Dataset entries:
##########

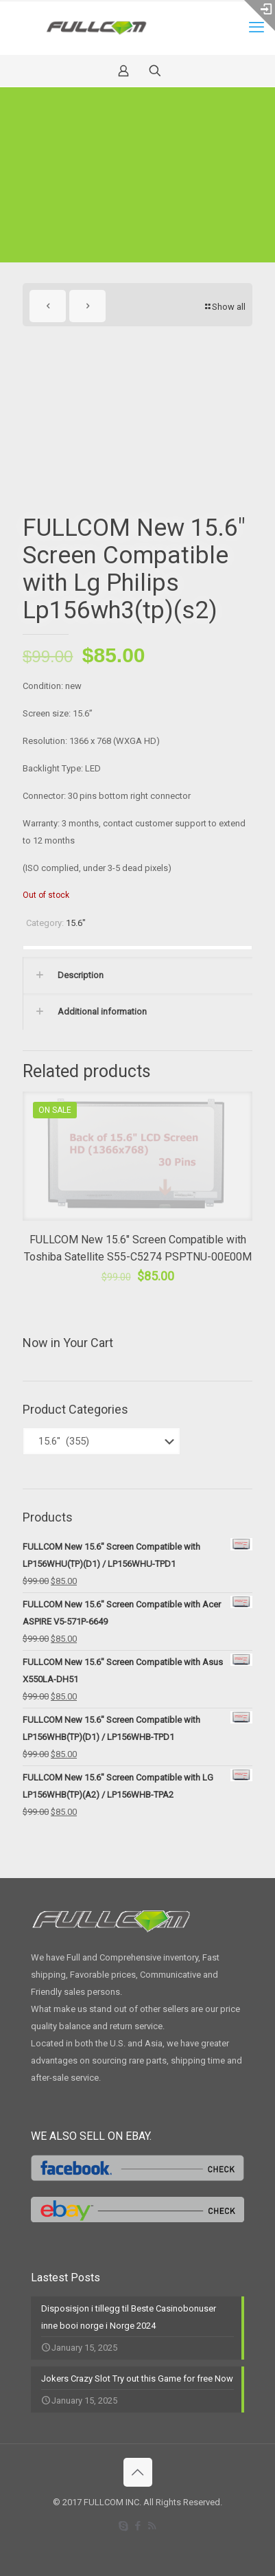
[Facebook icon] (137, 2526)
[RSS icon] (152, 2526)
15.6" (76, 923)
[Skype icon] (123, 2526)
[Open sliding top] (259, 15)
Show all (224, 307)
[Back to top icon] (137, 2472)
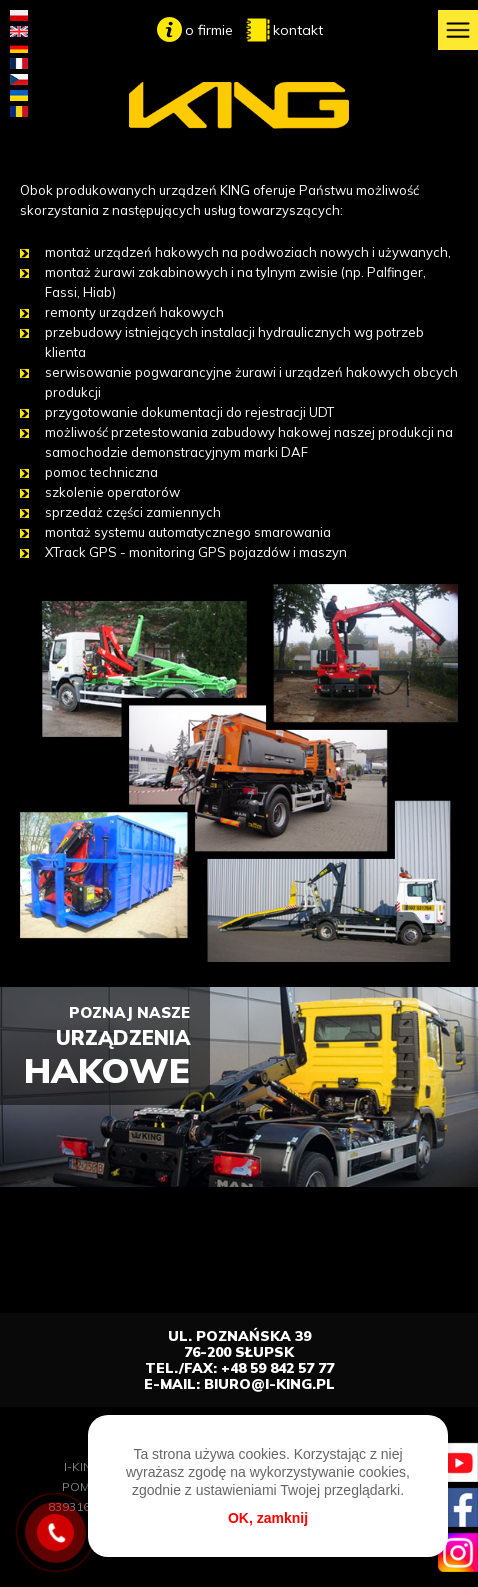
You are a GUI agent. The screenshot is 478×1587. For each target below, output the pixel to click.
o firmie (209, 30)
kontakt (298, 30)
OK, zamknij (268, 1518)
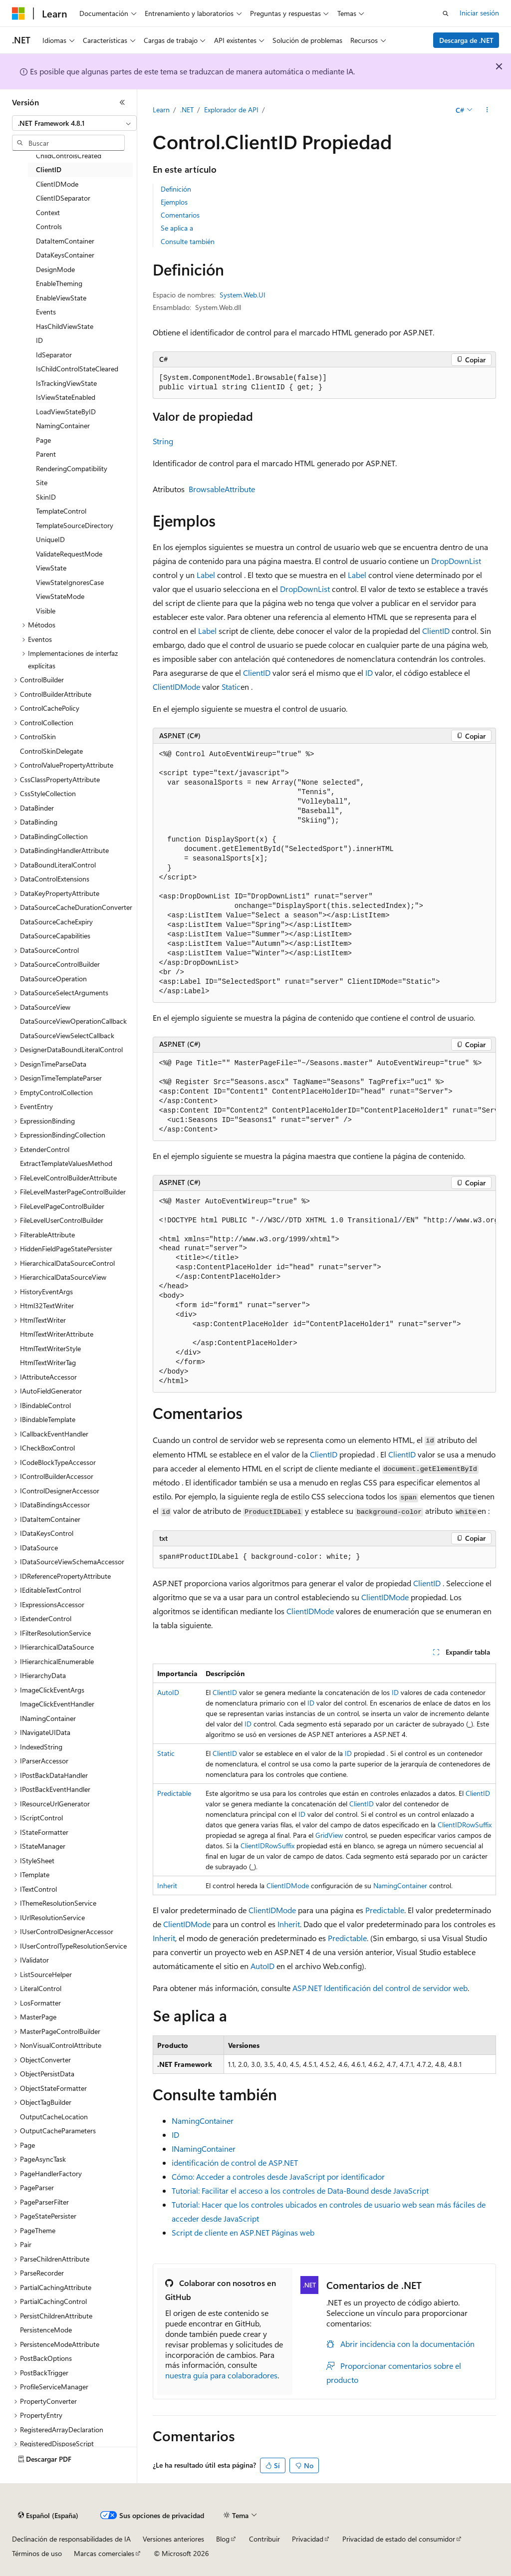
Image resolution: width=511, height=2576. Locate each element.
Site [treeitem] (41, 482)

##########

• What is being asked:
Those lines of the records above that run from the one containing "[Skype icon] (123, 2526)" through the one containing "Image resolution: width=511, height=2576." should be returned exactly, with no pictures among them.

• Reply:
[Skype icon] (123, 2526)
[Open sliding top] (259, 15)
Show all (224, 307)
[Back to top icon] (137, 2472)
You are a GUI agent. The screenshot is 478×1587. For each target below, output the pixel to click.
o firmie (209, 30)
kontakt (298, 30)
OK, zamknij (268, 1518)
Image resolution: width=511, height=2576. Locate each element.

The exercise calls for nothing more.